====== THE DATA ======

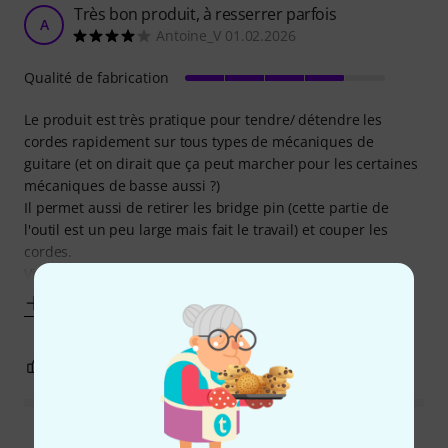
Très bon produit, à resserrer parfois
A
Antoine_V 01.02.2026
Qualité de fabrication
Le produit est très pratique pour tendre/ détendre les
cordes rapidement sur tous types de mécaniques de
guitare (et on dirait que ça peut marcher pour les certaines
mécaniques de basse aussi ?)
Il permet aussi de retirer les bridge pin (cette partie de
l'outil est un peu large mais fait le travail) et couper les
cordes.
Vis à resserrer de temps en temps au
Afficher plus
0
0
SIGNALER L'ÉVALUATION
Lire toutes les évaluations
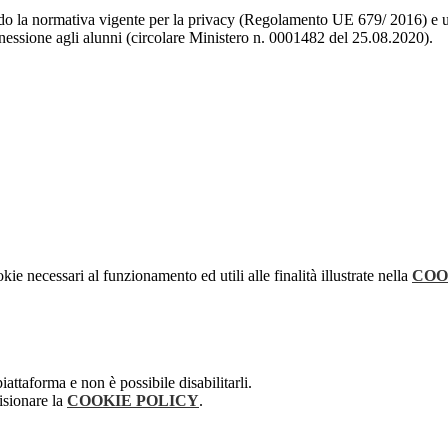
ondo la normativa vigente per la privacy (Regolamento UE 679/ 2016) e ut
nnessione agli alunni (circolare Ministero n. 0001482 del 25.08.2020).
kie necessari al funzionamento ed utili alle finalità illustrate nella
COO
attaforma e non è possibile disabilitarli.
isionare la
COOKIE POLICY
.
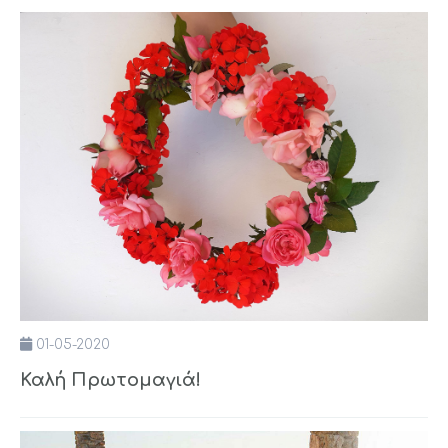
01-05-2020
Καλή Πρωτομαγιά!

======

**WHAT YOU ARE ASKED TO DO:** Each line of the material above that contains the word "mécaniques" counts once; report the total and nothing else.

**RESULT OF THE EXERCISE:** 2